I couldn’t agree more. We all know that hate crimes against Asian-Americans have long been underreported because of language barriers, fear and distrust of the police, and a deep desire to assimilate. This year alone, the New York Police Department has received 33 reports of anti-Asian hate crimes, already surpassing the 28 reported last year.

Reckoning with recent anti-Asian attacks has been further complicated by the fact that the perpetrators include Blacks as well as whites, women as well as men. While the recent surge has also been attributed to Trump’s racist characterization of COVID-19 as a “China virus,” the fact remains that deep-seated animosity towards Asian-Americans as “unassimilable foreigners” have long existed. Added to this is the fact that, as the writer Hau Hsu has said, it is difficult to arrive at a “common vernacular” for Asian-American suffering. Asians in the US are too diffuse, too diverse, too segmented by class, religion, nationality, language and ethnicity to form a unified group. Hence, it makes it difficult to identify them as a consolidated constituency – until, that is, they become targeted for racist and sexist violence.

The diversity of Asian-Americans might help explain why the response to anti-Asian violence has not been as vigorous as we’ve seen in the attacks on Blacks. While the Black Lives Matter movement have seen broad-based support among Asians and other groups, the reverse does not seem to be true. But a closer look at the history and dynamics of Black support for Asians shows that there has been no shortage of mutual concerns. Black and Asian alliances span decades: from the Civil Rights movement (which planted the seeds for Asian-American empowerment) to Asians joining with the Black Power movement through the 1960s and ’70s and forming part of Jesse Jackson’s Rainbow Coalition in the 1980s; from the struggles over housing segregations, affirmative action and police brutality; and, of course, more recently, with Black Lives Matter. The point is that, while Blacks have figured in attacks on Asians, they should neither obscure nor override the deep history of Black-Asian alliances.

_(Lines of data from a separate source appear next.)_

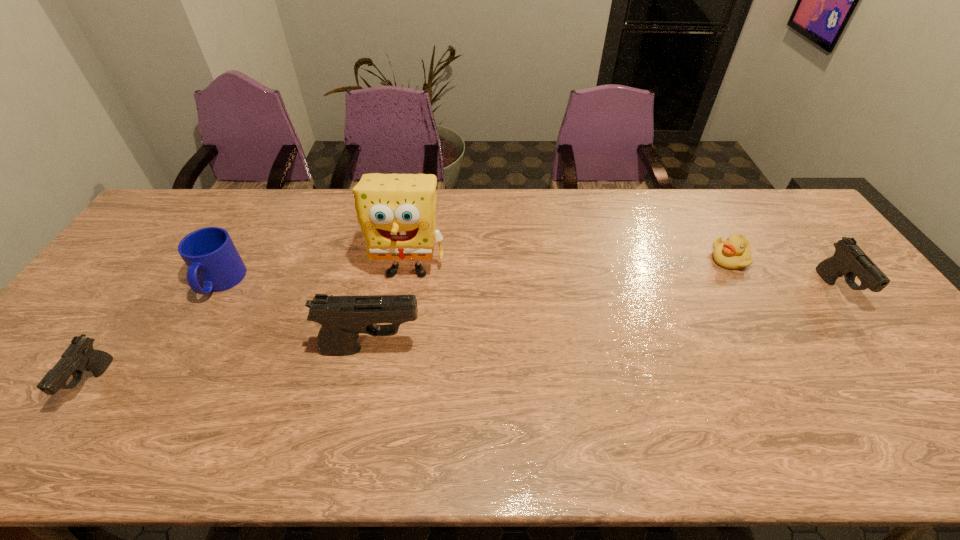 At what (x,y) coordinates should I click in order to perform the action: click on object present at the near left corner. Please return your answer as a coordinate pair (x, y). Looking at the image, I should click on (79, 356).

Where is `free space at the far edge of the desktop`? This screenshot has width=960, height=540. free space at the far edge of the desktop is located at coordinates (513, 192).

Locate an element on the screen. vacant space at the near edge of the desktop is located at coordinates (638, 395).

Image resolution: width=960 pixels, height=540 pixels. What are the coordinates of `free space at the right edge of the desktop` in the screenshot? It's located at (820, 249).

Where is `free space at the far right corner`? This screenshot has height=540, width=960. free space at the far right corner is located at coordinates (808, 232).

You are a GUI agent. You are given a task and a screenshot of the screen. Output one action in this format:
    pyautogui.click(x=<x>, y=<y>)
    Task: Click on the vacant space that is in between the shortest object and the rightmost pistol
    The image size is (960, 540).
    Given the screenshot: What is the action you would take?
    pyautogui.click(x=783, y=274)

Find the location of `empty location between the shortest object and the tallest object`. empty location between the shortest object and the tallest object is located at coordinates (568, 264).

Identify the location of vacant space that's between the mug and the rightmost pistol. (528, 286).

At what (x,y) coordinates should I click in order to perform the action: click on unoccupied area between the fifth tallest object and the tallest object. Please return your answer as a coordinate pair (x, y). Looking at the image, I should click on (251, 326).

Locate an element on the screen. Image resolution: width=960 pixels, height=540 pixels. free space that is in between the second tallest object and the duckling is located at coordinates (551, 303). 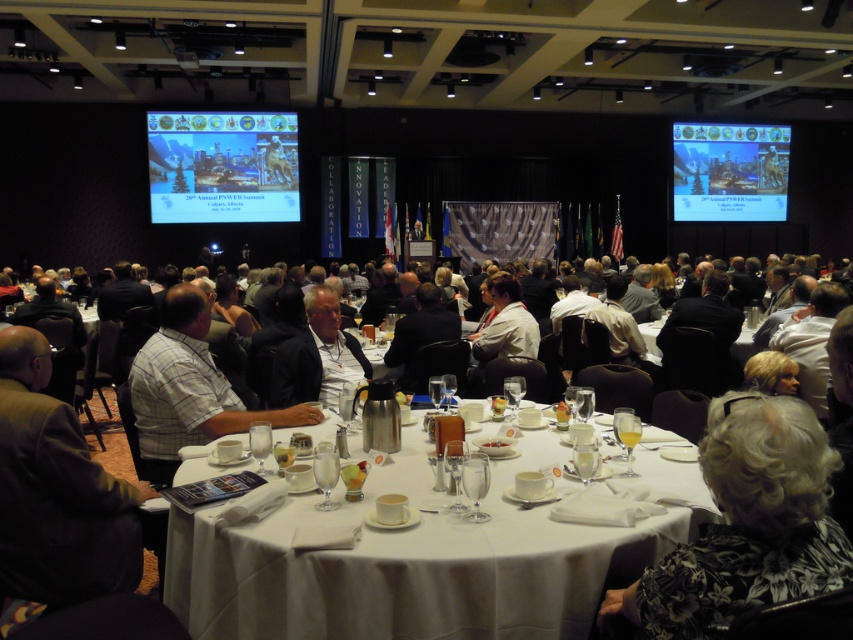 Question: Where is light brown leather jacket at center located in relation to dark brown leather jacket at center in the image?

Choices:
 (A) above
 (B) below

Answer: (B)

Question: Which is farther from the plaid shirt at center?

Choices:
 (A) gray floral dress at lower right
 (B) white plastic table at center

Answer: (B)

Question: Is gray floral dress at lower right positioned behind dark brown leather jacket at center?

Choices:
 (A) no
 (B) yes

Answer: (A)

Question: Which of these objects is positioned farthest from the dark brown leather jacket at center?

Choices:
 (A) gray floral dress at lower right
 (B) matte plastic projector screen at upper right

Answer: (B)

Question: Does gray plaid shirt at center have a smaller size compared to plaid shirt at center?

Choices:
 (A) no
 (B) yes

Answer: (B)

Question: Which object is positioned farthest from the light brown leather jacket at center?

Choices:
 (A) dark brown leather jacket at center
 (B) white cloth-covered table at center
 (C) matte plastic projector screen at upper right

Answer: (C)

The bigger picture here, of course, is white supremacy, to which other races react, often with brutal consequences. After all, colonizers have been deploying this divide-and-rule strategy for centuries, toying arbitrarily with territorial boundaries and notions of “racial difference.” I vividly recall how, after 9/11 in New York, many Indian Sikhs were attacked because they were mistaken for the Taliban from Afghanistan (the stark difference in their respective “turbans” notwithstanding). More recently, in the context of COVID-19, the Asian community in the US and elsewhere has remained deeply divided, with many being highly critical of the Chinese government’s handling of the virus’ onset. But then again cultural nuance has never been white supremacy’s strongest suit.

On the other hand, one can hardly argue that all the misogyny and homo/trans-phobia in many parts of the postcolonial world can simply be laid at the feet of former colonial rulers. White supremacy tends to infect the very people it victimizes. For this reason, people of color can harbor the self-same racism that has been directed at them, which may explain why the recent attacks have been largely directed at vulnerable groups like women and elderly people.

What saddens me most is the relative silence and lack of outrage about these harrowing stories. Time and time again, Asian narratives have been rendered invisible. But Edward Said once decried the obscenity of comparing human suffering. After all, if we are outraged by slavery, apartheid and genocide all over the world, then what of the Rohingya and the Uighurs? If we routinely talk about the sexual slavery of women and girls in the 1990s war in Bosnia-Herzegovina, then why is there still a dearth of literature (except in South Korea) on the mainly Asian “comfort women” who serviced the Japanese Imperial Army during the Second World War? Do some human lives still have more market value and social capital than others? What is the point, in short, of fighting for racial justice if we’re not all in this together? – Rappler.com

Lila Ramos Shahani, the former Secretary-General of the Philippine National Commission for UNESCO, is now an independent writer living in the US.